12 Nisan 2008 Cumartesi

bunun cinsi böyle

ağzımdaki kekremsi tat ile yine dışarı çıkmıştım, hedefim uzun yıllardır sahip olmak istediğim muhabbet kuşunu almaktı. pet shopu gördüm, ama kararsızdım. eskiden hiç pet shop yazmazdı, neydi lan o diye düşünürken dükkan sahibi dışarı çıktı. derdimi makul bir dille anlattım, o da hatırlamadı. neyse ya diyerek bir başka derdimi anlattım. "bence bırak gitsin, dönerse senindir, dönmezse zaten hiç senin olmamıştır" dedi. abi muhabbet kuşu değil bu, sevgilim terk etti diyorum dedim, dalgalandı da duruldu. pardon dedi. tam bu sırada bir başka derdim daha geldi aklıma ama anlatmadım, sonuçta eski sevgilimi hayvan yerine koymuş birisiydi artık. fazla yüz göz olmadan konuya girdim, kuşları görmek istedim. yüzündeki o iğrenç gülümsemeden hemencecik "kuş" kelimesinin insanda oluşturduğu psikolojiyi hatırladım ama o iğrenç adama çok yakışıyordu bu gülümseme, çaresiz bekledim. içeri buyur etti, çay söyledi. içmedim, kuşları görmek istiyorum dedim, yine o gülümseme. tanrıııım, yeter artık. sonunda kafesin yanına geldik. mavi, yeşil, sarı, beyaz ve pembe kuşlar orada uçuşuyorlardı. pembe!

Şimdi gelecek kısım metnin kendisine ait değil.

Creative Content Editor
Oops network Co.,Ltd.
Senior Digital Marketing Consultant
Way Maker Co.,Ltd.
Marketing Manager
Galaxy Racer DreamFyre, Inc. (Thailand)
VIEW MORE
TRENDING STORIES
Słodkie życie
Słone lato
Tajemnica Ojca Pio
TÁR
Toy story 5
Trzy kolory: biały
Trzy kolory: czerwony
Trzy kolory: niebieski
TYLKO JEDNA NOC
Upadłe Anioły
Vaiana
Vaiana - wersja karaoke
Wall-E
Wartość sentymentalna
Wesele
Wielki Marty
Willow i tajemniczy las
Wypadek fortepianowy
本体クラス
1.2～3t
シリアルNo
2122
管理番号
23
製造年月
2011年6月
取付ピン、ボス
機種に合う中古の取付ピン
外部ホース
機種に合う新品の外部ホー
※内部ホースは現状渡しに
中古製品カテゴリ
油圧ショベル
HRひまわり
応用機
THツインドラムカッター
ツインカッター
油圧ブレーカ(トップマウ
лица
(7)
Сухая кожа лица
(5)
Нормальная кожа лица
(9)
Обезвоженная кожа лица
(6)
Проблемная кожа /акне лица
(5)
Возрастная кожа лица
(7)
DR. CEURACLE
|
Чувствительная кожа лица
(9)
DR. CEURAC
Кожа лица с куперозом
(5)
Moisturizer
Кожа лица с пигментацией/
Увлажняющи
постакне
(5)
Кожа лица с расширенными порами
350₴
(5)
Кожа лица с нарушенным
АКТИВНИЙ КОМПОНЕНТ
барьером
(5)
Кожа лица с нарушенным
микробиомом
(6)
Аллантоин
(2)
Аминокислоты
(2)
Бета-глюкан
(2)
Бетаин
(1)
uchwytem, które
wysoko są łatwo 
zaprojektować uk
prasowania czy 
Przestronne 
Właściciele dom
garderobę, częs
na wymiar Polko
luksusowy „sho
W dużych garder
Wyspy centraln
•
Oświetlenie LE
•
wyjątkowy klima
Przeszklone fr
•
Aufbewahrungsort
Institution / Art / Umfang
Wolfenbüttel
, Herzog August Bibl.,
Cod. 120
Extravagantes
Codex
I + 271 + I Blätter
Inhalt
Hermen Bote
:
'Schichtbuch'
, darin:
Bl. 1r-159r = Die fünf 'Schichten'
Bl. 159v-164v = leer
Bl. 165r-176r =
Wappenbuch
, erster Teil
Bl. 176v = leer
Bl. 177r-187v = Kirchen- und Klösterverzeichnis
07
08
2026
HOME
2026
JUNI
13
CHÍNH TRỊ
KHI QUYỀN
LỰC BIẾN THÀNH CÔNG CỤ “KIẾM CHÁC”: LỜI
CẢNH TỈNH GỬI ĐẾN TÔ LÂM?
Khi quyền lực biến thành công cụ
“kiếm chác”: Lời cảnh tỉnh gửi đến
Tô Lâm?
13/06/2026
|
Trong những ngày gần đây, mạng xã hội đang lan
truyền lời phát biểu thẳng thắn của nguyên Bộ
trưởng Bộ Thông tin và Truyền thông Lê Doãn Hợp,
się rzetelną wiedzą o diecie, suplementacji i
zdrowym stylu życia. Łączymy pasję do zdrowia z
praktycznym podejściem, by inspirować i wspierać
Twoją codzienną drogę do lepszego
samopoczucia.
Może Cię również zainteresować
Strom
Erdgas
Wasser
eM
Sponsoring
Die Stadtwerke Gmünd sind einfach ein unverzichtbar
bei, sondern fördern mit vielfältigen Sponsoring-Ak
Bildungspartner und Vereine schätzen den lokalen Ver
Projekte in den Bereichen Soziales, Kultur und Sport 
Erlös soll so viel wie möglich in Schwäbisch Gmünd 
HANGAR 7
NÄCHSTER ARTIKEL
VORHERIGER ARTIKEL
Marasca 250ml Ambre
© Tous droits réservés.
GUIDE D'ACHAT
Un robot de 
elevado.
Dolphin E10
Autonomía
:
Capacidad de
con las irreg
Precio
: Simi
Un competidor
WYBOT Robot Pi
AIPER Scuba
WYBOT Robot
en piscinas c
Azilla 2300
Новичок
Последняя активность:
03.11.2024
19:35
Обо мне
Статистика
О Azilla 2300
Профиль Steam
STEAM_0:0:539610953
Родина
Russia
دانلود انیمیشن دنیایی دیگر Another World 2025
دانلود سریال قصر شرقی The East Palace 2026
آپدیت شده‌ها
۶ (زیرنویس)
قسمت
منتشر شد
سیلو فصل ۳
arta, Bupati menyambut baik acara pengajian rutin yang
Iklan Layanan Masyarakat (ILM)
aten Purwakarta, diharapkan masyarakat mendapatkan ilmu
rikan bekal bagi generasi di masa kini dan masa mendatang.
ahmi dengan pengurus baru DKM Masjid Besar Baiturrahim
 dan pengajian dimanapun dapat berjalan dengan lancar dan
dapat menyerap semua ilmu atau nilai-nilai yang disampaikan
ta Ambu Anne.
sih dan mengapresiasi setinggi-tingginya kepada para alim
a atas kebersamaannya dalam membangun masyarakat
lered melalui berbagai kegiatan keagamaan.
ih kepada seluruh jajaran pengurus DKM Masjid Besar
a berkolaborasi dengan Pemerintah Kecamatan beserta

- abi, dedim. bu ne ayak? pembe muhabbet kuşu mu allasen?
+ bunun cinsi böyle, dedi.
- abi sen tavuk sikmeye çalışıyorsun galiba, diyerek uzaklaştım bu riya yuvasından. giderken düşüncelerimi toplamaya çalışıyordum. acaba hakikaten beklemeli miydim, hakikaten benimse dönecek miydi?